Im folgenden Interview sprechen wir mit Monika Moritz, stellvertretender Geschäftsführerin im Tarifverbund A-Welle und dem verantwortlichen Projektteam von FAIRTIQ: Luise Rohland, Maurice Rapin und João Silva.
Im Aargauer und Solothurner Tarifverbund A-Welle in der nördlichen Schweiz startet FAIRTIQ ab September 2021 in das allererste Monats-Capping-Projekt. Dabei werden die monatlichen Ausgaben der ÖV-Nutzer:innen im A-Welle Gebiet je Zone begrenzt.
Der sechsmonatige Markttest soll aufzeigen, dass ein Monats-Capping nicht gleich Einkommenseinbuße bedeutet. Die gewonnene Flexibilität und Sicherheit bezüglich Ausgaben kommt heutigen Kund:innenbedürfnissen entgegen und soll so Vielfahrer:innen und Gelegenheitsnutzer:innen zur Mehrnutzung des ÖV-Angebots motivieren.
Finden Sie hier mehr Informationen zu Markttests und Marktanalysen, die in Zusammenarbeit mit FAIRTIQ möglich sind.
Im Folgenden lesen Sie das Interview mit allen Projektverantwortlichen. Unser FAIRTIQ-Projektteam stellt kurz den Hintergrund des Monats-Cappings vor und Frau Moritz des A-Welle Tarifverbunds berichtet über den Projektverlauf, Argumente für und gegen das Montas-Capping, sowie die Erwartungen an das Projekt mit FAIRTIQ.

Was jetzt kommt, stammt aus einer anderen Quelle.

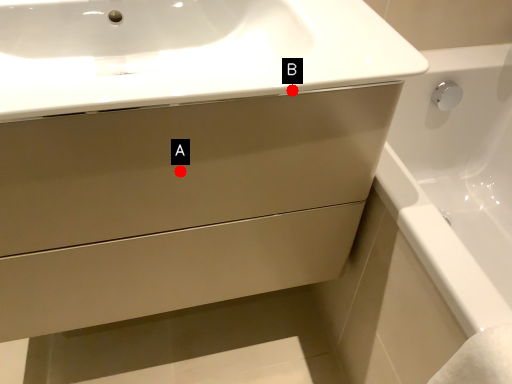 Question: Two points are circled on the image, labeled by A and B beside each circle. Which point is farther from the camera taking this photo?

Choices:
 (A) A is further
 (B) B is further

Answer: (A) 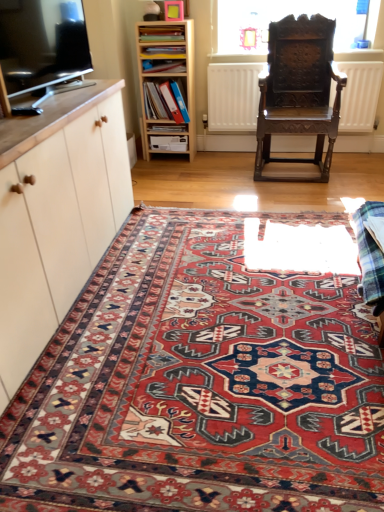 Identify the location of vacant region to the left of plaid fabric at lower right. [303, 302]. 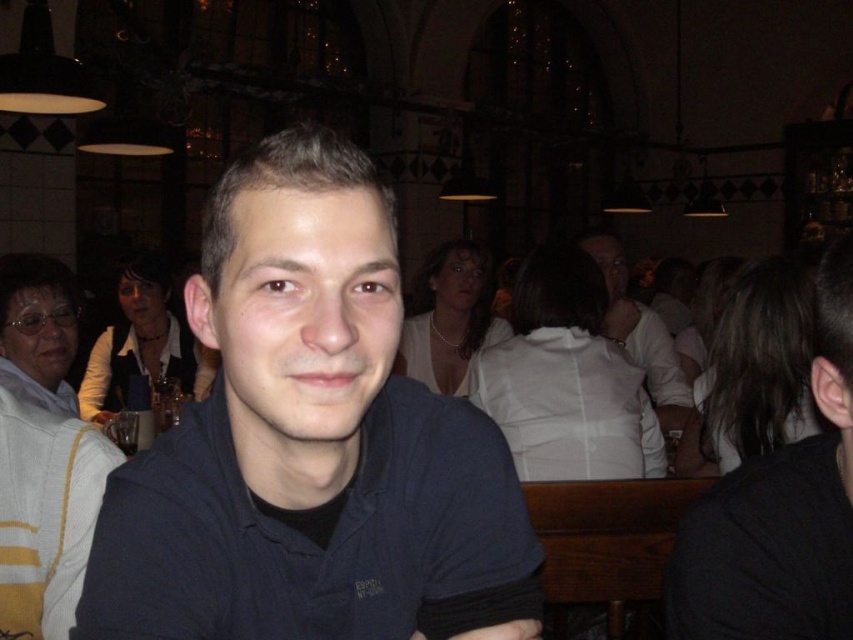 Between dark blue shirt at center and white matte shirt at center, which one is positioned higher?

dark blue shirt at center is above.

Locate an element on the screen. This screenshot has height=640, width=853. dark blue shirt at center is located at coordinates (310, 444).

Which is in front, point (315, 620) or point (671, 380)?

Point (315, 620) is in front.

Locate an element on the screen. dark blue shirt at center is located at coordinates (310, 444). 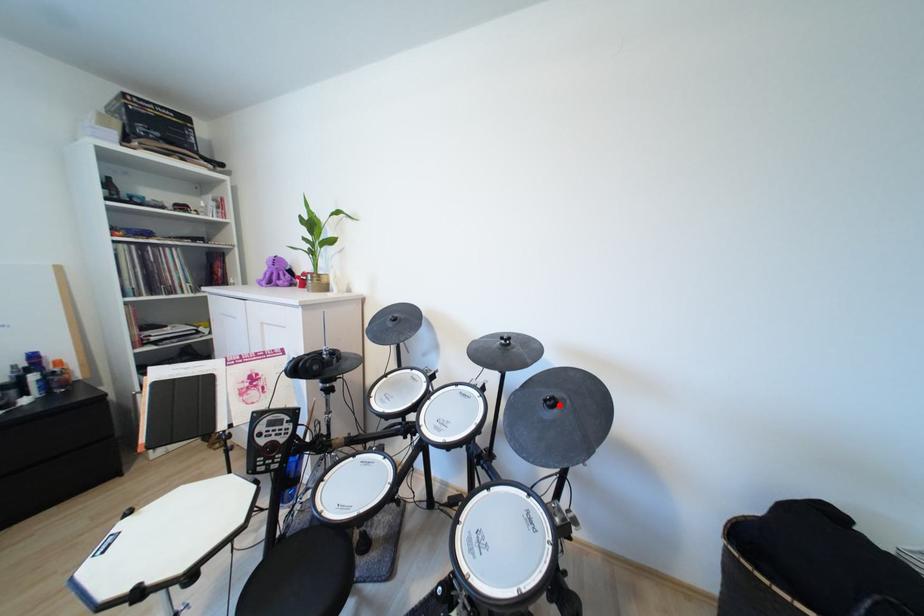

Was genau ist das Monats-Capping?
João Silva:
Das Capping grenzt die monatlichen Ausgaben unserer Nutzer:innen im A-Welle Gebiet ein. Kund:innen haben die Möglichkeit, Einzeltickets zu kaufen, bis eine bestimmte Grenze - das Cap - erreicht ist. Ab dieser Grenze haben sie “freie Fahrt”. In der FAIRTIQ-App ist das heute schon auf Tagesbasis so - unsere Nutzer:innen zahlen maximal den Preis einer Tageskarte. Während des Monats-Cappings der A-Welle wird nun auch auf Monatsbasis “gecapped”, es gibt also auch eine Grenze für die Ausgaben über den gesamten Monat hinweg (mehr Informationen dazu hier).
Wie wirkt sich das Capping auf den Umsatz von Transportunternehmen aus?
Maurice Rapin:
Capping hat zum Ziel, ÖV-Kund:innen mehr Flexibilität zu bieten. Das gesamte Angebot soll so attraktiver werden und neue Kund:innen vom ÖV überzeugen. Zusätzlich möchten wir bestehende Kund:innen durch die Begrenzung der monatlichen Ausgaben motivieren, den ÖV noch mehr zu nutzen als bisher. Aus Befragungen lässt sich schätzen, dass eine solche Flexibilitätssteigerung das Potenzial hat, ÖV-Konsum und so den Umsatz zu steigern. Dieses Projekt dient als Test um Daten zu schaffen die zeigen, ob eine Steigerung der ÖV-Nutzung sich auch in der Realität tatsächlich abzeichnet.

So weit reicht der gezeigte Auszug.